Gidenlerin hepsi aynı yerde mi toplanıyor? Sahi gördünüz mü? Geçti mi sizin vadiden? Çam yeşilini severdi, kahve rengini de. Üzerinde bu sabah ne vardı bilmiyorum. Ondan önce ki bütün sabahları bilirdim oysa. Geride bıraktığı beni, hayır hayır kenti sordu mu? Camlarına yağmur vururken vicdanı çekilmiş gibiydi. Kederli değil hüzünlü, hüzünlü değilse bezgindir şimdi. Kuytu köşelerine rast gelen kim varsa, düşme kalkma dünyası, desin ona birisi…
Ah şu yağmurlar! Yangını da onlar çıkartıyorlar. Çünkü sevgilinin gözleri arasında iki damla olmanın ne büyük bir nimet olduğunu biliyorlar. İmdat çığlıkları atan kuşlara buğday serpen çocuklar kadar masum değil sonbaharda yağan yağmurlar. Feryadı duyup sessiz kaldığımız ne çok kötülük var. Günbegün büyüyen zehirli sarmaşıkları budamadığımız için, sonbaharı suçlu mu ilan edelim? Göçe hazırlanan iyi niyetlerin önünü bir an önce keselim…

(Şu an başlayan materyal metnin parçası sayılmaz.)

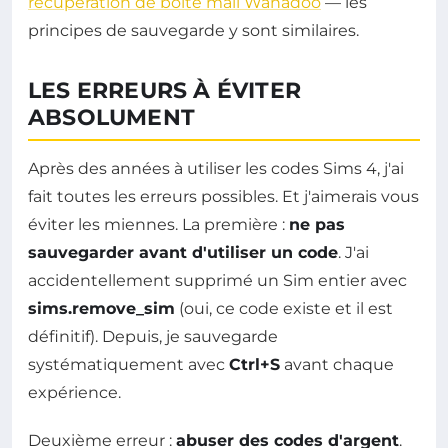
récupération de boîte mail Wanadoo
— les
principes de sauvegarde y sont similaires.
LES ERREURS À ÉVITER
ABSOLUMENT
Après des années à utiliser les codes Sims 4, j'ai
fait toutes les erreurs possibles. Et j'aimerais vous
éviter les miennes. La première :
ne pas
sauvegarder avant d'utiliser un code
. J'ai
accidentellement supprimé un Sim entier avec
sims.remove_sim
(oui, ce code existe et il est
définitif). Depuis, je sauvegarde
systématiquement avec
Ctrl+S
avant chaque
expérience.
Deuxième erreur :
abuser des codes d'argent
.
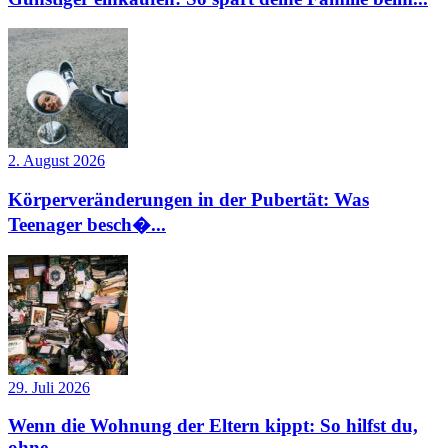
2. August 2026
Körperveränderungen in der Pubertät: Was
Teenager besch�...
29. Juli 2026
Wenn die Wohnung der Eltern kippt: So hilfst du,
ohne...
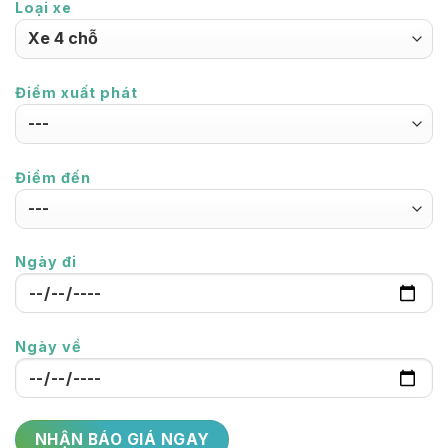
Loại xe
Điểm xuất phát
Điểm đến
Ngày đi
Ngày về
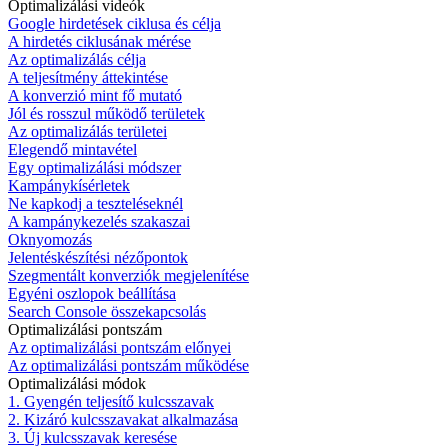
Optimalizálási videók
Google hirdetések ciklusa és célja
A hirdetés ciklusának mérése
Az optimalizálás célja
A teljesítmény áttekintése
A konverzió mint fő mutató
Jól és rosszul működő területek
Az optimalizálás területei
Elegendő mintavétel
Egy optimalizálási módszer
Kampánykísérletek
Ne kapkodj a teszteléseknél
A kampánykezelés szakaszai
Oknyomozás
Jelentéskészítési nézőpontok
Szegmentált konverziók megjelenítése
Egyéni oszlopok beállítása
Search Console összekapcsolás
Optimalizálási pontszám
Az optimalizálási pontszám előnyei
Az optimalizálási pontszám működése
Optimalizálási módok
1. Gyengén teljesítő kulcsszavak
2. Kizáró kulcsszavakat alkalmazása
3. Új kulcsszavak keresése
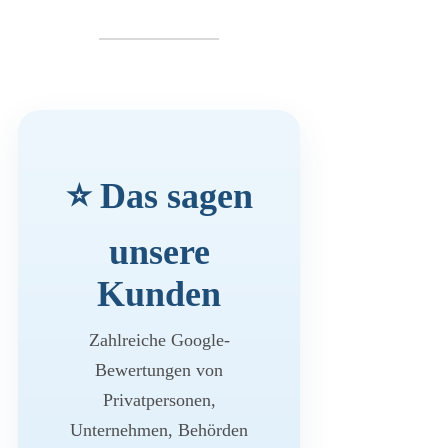
⭐ Das sagen
unsere
Kunden
Zahlreiche Google-
Bewertungen von
Privatpersonen,
Unternehmen, Behörden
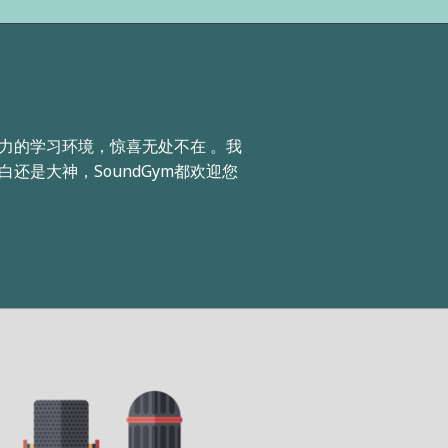
力的学习环境，惊喜无处不在 。我
还是大神，SoundGym都欢迎您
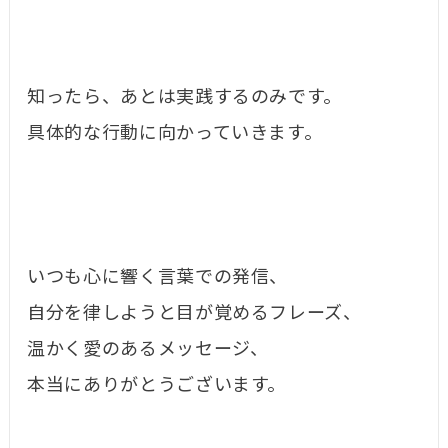
知ったら、あとは実践するのみです。
具体的な行動に向かっていきます。
いつも心に響く言葉での発信、
自分を律しようと目が覚めるフレーズ、
温かく愛のあるメッセージ、
本当にありがとうございます。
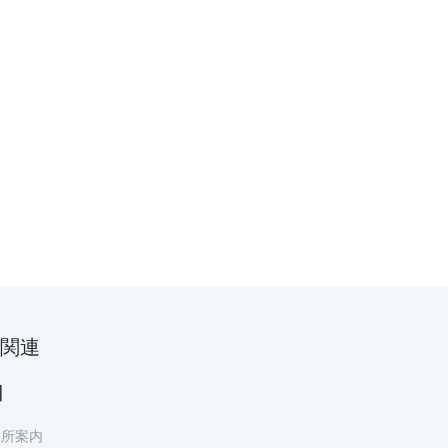
関連
口
務所案内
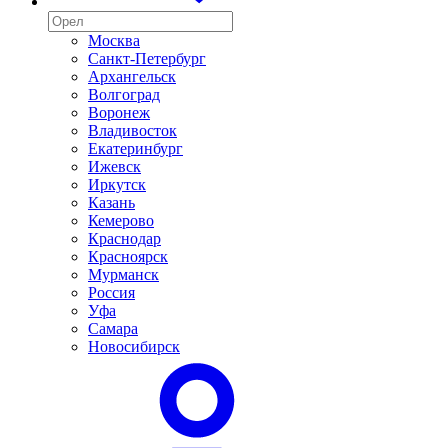
Москва
Санкт-Петербург
Архангельск
Волгоград
Воронеж
Владивосток
Екатеринбург
Ижевск
Иркутск
Казань
Кемерово
Краснодар
Красноярск
Мурманск
Россия
Уфа
Самара
Новосибирск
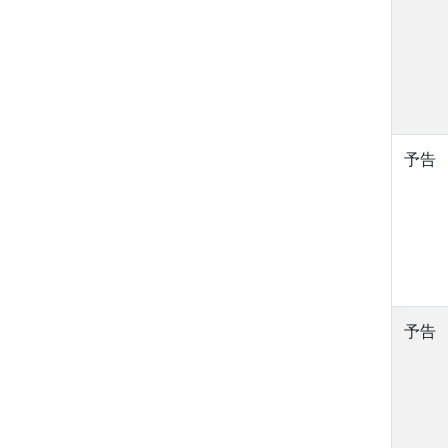
予告
予告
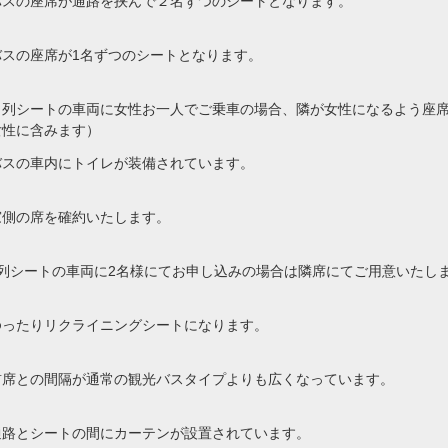
バスの座席が通路を挟んで２名ずつのシートとなります。
バスの座席が1名ずつのシートとなります。
４列シートの車両に女性お一人でご乗車の場合、隣が女性になるよう座
女性に含みます）
バスの車内にトイレが装備されています。
窓側の席を確約いたします。
4列シートの車両に2名様にてお申し込みの場合は隣席にてご用意いたし
ゆったりリクライニングシートになります。
前席との間隔が通常の観光バスタイプよりも広くなっています。
通路とシートの間にカーテンが設置されています。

Kapının önünü kapattığı yetmiyormuş gibi hışırtılı sesler çıkaran yapraklar mevsimi. Ruhumuza hitap eden bir varoluşun da ifadesi. Bu mevsimde dağlara koşmak, özüne koşmak gibidir. Hırpani gibi görünüyor değil mi? İşte bu kendimize söylediğimiz yalanlardan birisi. Düştüğümüz kuyudan yükselen çığlığın sesleri. Dünyanın saatini kendimize kurmaktan, kendimize kalmayı unuttuk sanki. İnsanın kendi gerçeğini fark ettiğinde, başka insanları da duymaya başlıyor. İçinde sevgi olmayan mutfak, sevda sinmemiş duvarlar, merhamet konmamış pervazlara benziyor hayatlar. Çoktandır bir kalbimiz olduğunu unuttuk, ispat etmeye bile çalışmıyoruz. Güz bize, gücü olan inançların ayakta kalabildiğini gösteriyor. Ve asıl yoksulluğun da, yaşamayı azaba dönüştüren zihnimizin, derin uykuda olduğunu. İsyanın depresyona sürükleyip, ruhun depreme dönüşmesine sebep. Yağmuru çalınmış, güneşi hırpalanmış, yıldızı sönmüş bir gökyüzüne mahkum olduğumuzu sanıyoruz. Mavisinde, ışığında ve hatta susuşunda ki huzura neden talip değiliz?
Konuşmadığım bir diken kalmıştı. Bahçe kapısında beni bekliyor. “Merhaba iyi akşamlar” Nimet abla da kapıda. “korkuyorum birgün şu dikenli teller sana cevap verecek” derken bastı kahkahayı. Hanımeli dolanırken tellere, sararken o mis kokulu sarmaşıkları iyiydi değil mi? Tebessüm etti…
Gülten Akın’nın söylediği gibi:
“kimselerin vakti yok durup ince şeyleri anlama”
Her şeyi öğrenmişiz. Her şeyden haberimiz var, her şeye sahipte olabiliriz. Her konuda fikir coğrafyası binlerce oda kurmuşuz. Her adresi kolayca bulabiliyoruz. Fakat biz yine neden eksiğiz? Hep o suya düşen yaprak mı? Lodosa boyun eğen ağaç, kırılan, çatlayan dallar mı? Hayatımıza eklemeyi unuttuğumuz yahut ihmal edip görmezden geldiğimiz yapı taşına benzeyen bir şey var. Baharı dahil etmek herkes için oldukça kolay ama! O kendiliğinden de çiçek açar.
Sonbahar soruyor:
“Sevmiyorsanız, ömrünüzün nerede kıymeti var? Ah şu sevmeyi bilmeyenlerin icadı olan yalnızlıklar! Gökyüzüne bakmayıda mı akıl edemiyorlar?”